The analysis of sufficiency is the main purpose of the QCA methodology, to find the minimal configurations of conditions that are sufficient for a given outcome. All main algorithms, to create a truth table, or to produce a logical minimization (to name just the more important ones) are designed around finding sufficiency relations.

Initially, this chapter contained a lot of information from all of these topics and grew disproportionately larger than other chapters, so much so that it almost had a contents of its own. Although topics like truth tables and minimizations are integral part of the analysis of sufficiency, they ended up as separate chapters to treat them in-depth and make a more clear distinction between these important topics.

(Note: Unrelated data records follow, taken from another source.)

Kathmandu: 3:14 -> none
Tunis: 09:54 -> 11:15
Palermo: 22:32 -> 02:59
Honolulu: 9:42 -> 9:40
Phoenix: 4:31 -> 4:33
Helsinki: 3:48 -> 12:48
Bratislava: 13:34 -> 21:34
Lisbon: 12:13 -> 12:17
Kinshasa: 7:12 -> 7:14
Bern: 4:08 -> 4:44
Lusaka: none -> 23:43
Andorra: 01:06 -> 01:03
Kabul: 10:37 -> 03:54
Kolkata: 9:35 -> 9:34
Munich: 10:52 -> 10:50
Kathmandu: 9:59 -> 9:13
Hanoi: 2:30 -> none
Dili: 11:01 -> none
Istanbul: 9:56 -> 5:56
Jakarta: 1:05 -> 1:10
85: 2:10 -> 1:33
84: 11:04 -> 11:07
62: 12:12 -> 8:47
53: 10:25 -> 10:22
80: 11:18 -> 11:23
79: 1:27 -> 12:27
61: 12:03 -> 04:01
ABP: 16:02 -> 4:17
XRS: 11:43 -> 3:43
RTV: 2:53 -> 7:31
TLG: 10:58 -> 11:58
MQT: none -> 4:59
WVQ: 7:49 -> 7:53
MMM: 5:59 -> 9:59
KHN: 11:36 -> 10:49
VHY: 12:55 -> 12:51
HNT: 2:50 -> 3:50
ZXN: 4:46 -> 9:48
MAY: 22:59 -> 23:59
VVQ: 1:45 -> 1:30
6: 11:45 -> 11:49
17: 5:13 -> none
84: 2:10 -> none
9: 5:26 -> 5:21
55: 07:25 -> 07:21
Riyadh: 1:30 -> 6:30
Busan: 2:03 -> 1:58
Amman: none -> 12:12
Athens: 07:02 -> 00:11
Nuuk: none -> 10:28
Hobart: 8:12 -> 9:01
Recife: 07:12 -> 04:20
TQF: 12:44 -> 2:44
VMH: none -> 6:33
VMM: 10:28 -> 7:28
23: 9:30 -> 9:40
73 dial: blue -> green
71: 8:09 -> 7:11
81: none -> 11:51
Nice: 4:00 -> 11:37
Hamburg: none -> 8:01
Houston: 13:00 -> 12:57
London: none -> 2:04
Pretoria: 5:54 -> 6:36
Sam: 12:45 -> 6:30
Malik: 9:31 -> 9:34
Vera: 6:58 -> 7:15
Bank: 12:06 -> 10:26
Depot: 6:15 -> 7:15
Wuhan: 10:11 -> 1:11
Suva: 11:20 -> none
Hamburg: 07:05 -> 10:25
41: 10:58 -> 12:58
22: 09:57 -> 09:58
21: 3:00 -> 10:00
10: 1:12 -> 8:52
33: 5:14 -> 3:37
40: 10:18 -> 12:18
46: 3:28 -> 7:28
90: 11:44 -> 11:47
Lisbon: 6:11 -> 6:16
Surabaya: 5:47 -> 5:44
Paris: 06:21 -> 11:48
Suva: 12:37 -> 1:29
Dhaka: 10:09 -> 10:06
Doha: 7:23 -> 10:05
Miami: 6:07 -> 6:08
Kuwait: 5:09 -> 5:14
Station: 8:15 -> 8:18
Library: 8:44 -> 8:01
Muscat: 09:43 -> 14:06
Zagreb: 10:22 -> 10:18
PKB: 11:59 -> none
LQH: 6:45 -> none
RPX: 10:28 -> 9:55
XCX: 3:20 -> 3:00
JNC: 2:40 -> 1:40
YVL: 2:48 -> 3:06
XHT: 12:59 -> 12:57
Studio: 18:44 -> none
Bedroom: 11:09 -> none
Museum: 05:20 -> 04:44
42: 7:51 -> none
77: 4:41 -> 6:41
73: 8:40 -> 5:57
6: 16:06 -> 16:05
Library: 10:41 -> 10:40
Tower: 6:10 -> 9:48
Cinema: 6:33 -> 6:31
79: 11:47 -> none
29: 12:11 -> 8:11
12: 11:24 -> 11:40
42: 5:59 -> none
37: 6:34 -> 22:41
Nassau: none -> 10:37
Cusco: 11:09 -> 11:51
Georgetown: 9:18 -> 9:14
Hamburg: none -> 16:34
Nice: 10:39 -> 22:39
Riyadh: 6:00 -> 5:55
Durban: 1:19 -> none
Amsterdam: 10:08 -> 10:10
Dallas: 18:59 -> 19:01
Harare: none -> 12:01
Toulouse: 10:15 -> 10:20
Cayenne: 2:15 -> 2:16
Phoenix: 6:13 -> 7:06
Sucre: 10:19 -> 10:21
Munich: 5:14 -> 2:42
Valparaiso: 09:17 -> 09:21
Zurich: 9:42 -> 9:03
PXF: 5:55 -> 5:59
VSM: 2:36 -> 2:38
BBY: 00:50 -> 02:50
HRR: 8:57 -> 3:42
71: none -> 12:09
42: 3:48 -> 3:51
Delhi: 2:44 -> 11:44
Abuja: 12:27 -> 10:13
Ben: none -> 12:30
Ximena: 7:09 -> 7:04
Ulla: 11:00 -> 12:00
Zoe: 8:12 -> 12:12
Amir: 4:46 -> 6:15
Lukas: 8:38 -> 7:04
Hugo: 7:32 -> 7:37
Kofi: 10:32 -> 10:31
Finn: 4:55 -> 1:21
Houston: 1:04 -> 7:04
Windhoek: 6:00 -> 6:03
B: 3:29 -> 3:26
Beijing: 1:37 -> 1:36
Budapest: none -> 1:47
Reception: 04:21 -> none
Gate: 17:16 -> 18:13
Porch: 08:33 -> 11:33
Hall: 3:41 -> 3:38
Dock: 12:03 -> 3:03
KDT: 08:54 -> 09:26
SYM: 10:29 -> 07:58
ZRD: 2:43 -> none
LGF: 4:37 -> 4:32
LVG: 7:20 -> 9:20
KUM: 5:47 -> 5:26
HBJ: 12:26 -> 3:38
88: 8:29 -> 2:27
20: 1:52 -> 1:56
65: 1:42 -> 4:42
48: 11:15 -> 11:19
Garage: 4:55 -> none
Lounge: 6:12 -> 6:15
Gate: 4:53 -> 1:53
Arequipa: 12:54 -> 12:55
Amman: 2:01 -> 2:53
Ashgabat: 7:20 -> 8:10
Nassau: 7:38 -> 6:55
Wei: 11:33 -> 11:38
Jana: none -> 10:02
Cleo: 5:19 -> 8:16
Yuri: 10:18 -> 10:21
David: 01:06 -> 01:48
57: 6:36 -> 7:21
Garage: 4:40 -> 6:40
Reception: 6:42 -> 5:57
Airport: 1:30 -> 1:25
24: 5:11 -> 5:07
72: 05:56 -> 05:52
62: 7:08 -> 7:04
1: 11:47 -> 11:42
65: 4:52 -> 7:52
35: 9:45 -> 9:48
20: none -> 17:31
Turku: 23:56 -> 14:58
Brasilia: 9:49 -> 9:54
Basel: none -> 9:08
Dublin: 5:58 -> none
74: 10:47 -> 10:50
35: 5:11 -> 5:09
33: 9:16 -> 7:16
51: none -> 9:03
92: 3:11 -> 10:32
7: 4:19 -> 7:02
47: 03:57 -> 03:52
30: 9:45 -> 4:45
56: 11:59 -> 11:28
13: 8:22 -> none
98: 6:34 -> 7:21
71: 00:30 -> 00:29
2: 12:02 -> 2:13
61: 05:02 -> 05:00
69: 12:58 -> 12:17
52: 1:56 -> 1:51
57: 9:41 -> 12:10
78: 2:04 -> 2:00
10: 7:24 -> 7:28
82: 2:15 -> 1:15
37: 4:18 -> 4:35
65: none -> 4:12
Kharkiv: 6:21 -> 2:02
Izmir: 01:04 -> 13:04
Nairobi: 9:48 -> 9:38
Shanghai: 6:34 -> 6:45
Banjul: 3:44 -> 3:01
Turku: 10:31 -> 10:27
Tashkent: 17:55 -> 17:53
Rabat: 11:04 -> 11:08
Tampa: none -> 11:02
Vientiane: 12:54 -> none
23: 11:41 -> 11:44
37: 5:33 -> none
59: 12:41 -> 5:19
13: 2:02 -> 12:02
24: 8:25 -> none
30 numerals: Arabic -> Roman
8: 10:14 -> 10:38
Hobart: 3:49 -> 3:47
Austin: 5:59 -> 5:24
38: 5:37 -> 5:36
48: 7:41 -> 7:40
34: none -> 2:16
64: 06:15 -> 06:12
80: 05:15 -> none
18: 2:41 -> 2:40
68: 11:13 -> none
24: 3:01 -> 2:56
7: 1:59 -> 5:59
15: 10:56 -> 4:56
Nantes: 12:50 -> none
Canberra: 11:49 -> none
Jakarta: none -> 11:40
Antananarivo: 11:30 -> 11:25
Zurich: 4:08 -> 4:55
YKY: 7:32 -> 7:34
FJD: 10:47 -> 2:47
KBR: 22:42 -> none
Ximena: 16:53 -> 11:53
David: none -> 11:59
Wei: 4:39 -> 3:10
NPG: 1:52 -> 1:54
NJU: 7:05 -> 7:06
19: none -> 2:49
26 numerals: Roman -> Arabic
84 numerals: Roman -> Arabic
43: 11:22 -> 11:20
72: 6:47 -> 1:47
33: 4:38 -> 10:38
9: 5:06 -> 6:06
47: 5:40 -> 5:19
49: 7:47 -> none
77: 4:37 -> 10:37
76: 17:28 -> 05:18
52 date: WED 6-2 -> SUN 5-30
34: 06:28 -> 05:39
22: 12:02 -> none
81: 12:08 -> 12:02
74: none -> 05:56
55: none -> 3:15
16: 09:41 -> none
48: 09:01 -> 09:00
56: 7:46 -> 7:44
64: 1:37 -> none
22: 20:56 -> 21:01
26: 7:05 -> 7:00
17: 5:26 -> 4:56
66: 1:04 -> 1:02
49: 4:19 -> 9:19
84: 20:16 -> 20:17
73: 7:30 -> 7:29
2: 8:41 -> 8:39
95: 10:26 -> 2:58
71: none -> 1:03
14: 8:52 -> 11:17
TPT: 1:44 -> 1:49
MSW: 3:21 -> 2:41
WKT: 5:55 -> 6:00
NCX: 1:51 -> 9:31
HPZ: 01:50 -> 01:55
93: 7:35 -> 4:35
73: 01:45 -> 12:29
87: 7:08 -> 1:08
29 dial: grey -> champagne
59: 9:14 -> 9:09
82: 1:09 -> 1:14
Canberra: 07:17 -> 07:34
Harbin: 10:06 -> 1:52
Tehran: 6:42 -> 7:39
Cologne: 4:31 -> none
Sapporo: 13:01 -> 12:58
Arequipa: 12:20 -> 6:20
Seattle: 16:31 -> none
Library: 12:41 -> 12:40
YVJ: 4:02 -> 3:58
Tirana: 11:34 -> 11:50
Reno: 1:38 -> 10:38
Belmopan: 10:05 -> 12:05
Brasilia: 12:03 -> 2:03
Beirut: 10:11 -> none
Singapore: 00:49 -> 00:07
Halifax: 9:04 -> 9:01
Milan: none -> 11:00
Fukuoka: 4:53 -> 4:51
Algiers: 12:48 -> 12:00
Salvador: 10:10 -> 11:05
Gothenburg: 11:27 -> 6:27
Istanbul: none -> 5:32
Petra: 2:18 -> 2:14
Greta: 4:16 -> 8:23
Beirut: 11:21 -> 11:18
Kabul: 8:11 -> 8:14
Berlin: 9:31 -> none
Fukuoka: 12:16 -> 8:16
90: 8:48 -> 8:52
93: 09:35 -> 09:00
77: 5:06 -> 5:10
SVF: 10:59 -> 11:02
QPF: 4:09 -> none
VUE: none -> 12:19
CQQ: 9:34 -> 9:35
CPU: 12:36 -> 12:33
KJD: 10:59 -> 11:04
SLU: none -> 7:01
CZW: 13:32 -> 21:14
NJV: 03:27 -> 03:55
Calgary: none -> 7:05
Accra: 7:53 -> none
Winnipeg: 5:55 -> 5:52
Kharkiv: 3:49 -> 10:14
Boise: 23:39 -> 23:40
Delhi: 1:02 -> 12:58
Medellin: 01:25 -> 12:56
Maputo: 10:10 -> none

The current chapter introduces the basic concepts of the sufficiency that are structurally very similar to the ones presented for the analysis of necessity. As it will be unfolded in the next sections, especially in the conceptual description, necessity and sufficiency are two complementary and actualy mirrored concepts. For this reason, much of the common details are left out to concentrate on the important differences.

Just like necessity statements, the literature abounds with claims or hypotheses involving the sufficiency of a cause or a configuration of causes over an outcome of interest. When studying an outcome of interest, necessity statements are important but sufficiency hypotheses resemble the most what we usually conceptualize in terms of causes and effects.

It is therefore not a coincidence that sufficiency statements are denoted by the forward arrow “$\rightarrow$” sign. Given a cause X and an outcome Y, the statement “X is sufficient for Y” is written as:

\[\mbox{X} \rightarrow \mbox{Y}\]

6.1 Conceptual description

Just like in the case of necessity, the sufficiency claim can be graphically represented by a subset / superset relation, as in the Venn diagram from figure 6.1. If X is a sufficient condition for Y, then whenever X is present, Y is present as well.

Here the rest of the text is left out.